### EXERCISE DIRECTIONS
Each line in the entries that has the word "where" has to be copied.

### ENTRIES SHOWN

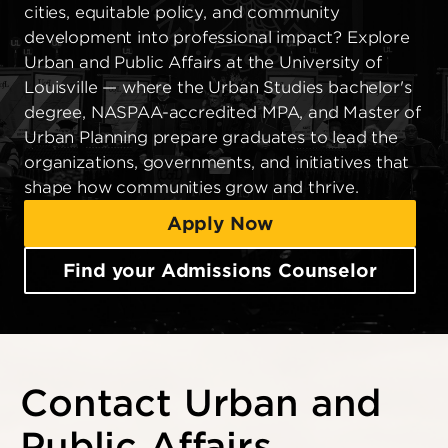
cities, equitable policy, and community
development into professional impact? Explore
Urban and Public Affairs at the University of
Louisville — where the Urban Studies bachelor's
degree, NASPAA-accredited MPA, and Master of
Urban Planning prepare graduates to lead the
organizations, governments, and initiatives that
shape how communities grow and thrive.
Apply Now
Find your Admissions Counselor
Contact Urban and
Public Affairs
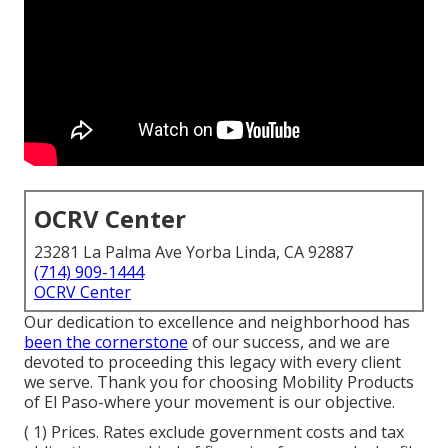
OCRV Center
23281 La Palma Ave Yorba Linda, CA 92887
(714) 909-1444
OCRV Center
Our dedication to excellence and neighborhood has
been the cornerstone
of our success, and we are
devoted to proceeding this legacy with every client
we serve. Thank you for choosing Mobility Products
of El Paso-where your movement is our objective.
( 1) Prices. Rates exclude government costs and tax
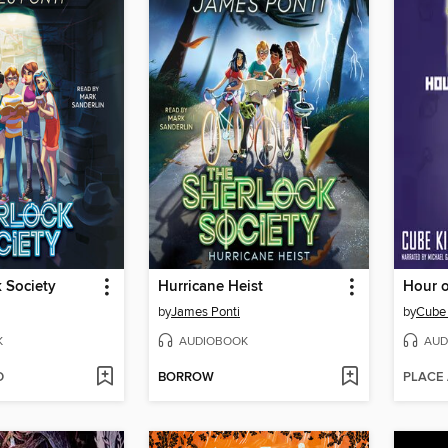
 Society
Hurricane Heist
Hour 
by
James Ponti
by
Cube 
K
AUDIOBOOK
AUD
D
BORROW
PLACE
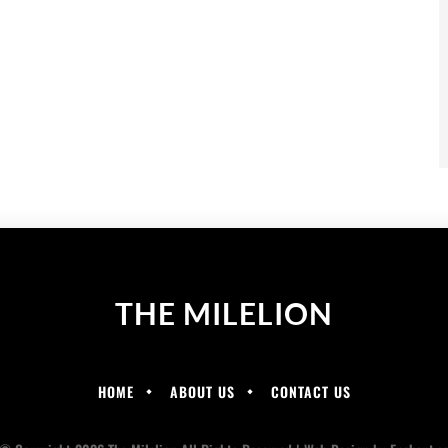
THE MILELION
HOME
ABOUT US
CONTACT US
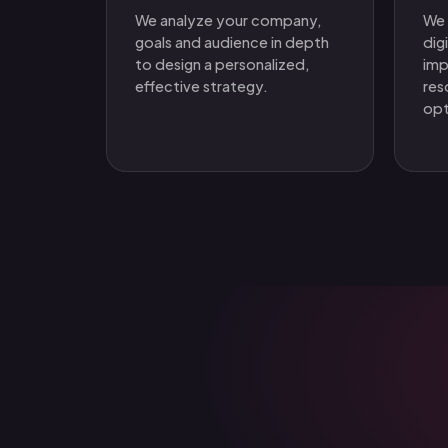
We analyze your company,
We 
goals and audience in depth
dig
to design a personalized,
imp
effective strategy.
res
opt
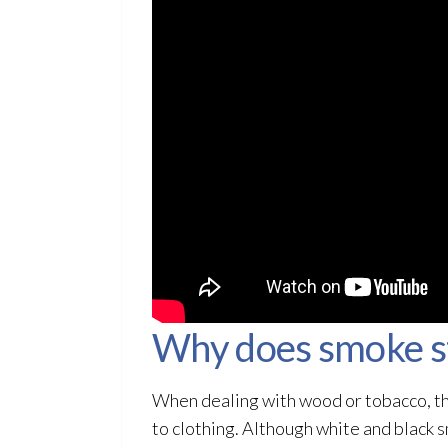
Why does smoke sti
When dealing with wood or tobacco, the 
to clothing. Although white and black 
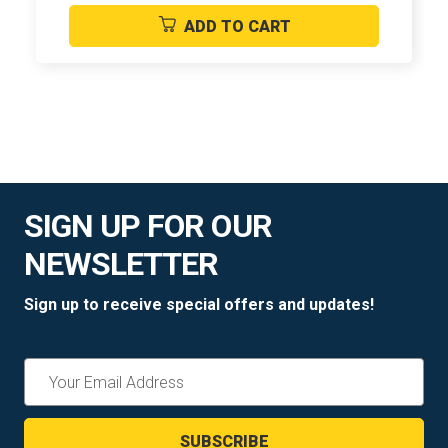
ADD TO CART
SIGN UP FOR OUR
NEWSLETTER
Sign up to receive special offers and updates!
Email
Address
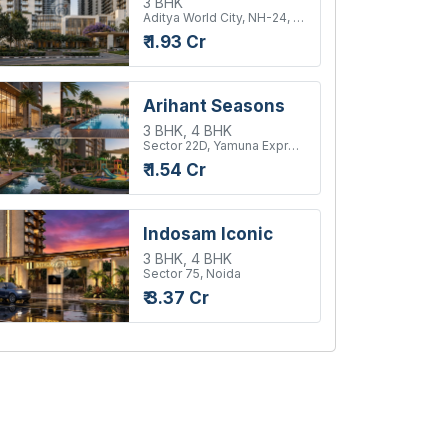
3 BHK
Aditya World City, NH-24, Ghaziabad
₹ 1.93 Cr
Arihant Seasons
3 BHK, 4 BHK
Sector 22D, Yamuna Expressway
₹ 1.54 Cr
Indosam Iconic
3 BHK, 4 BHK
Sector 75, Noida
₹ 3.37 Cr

### EXERCISE RESPONSE
Louisville — where the Urban Studies bachelor's
of El Paso-where your movement is our objective.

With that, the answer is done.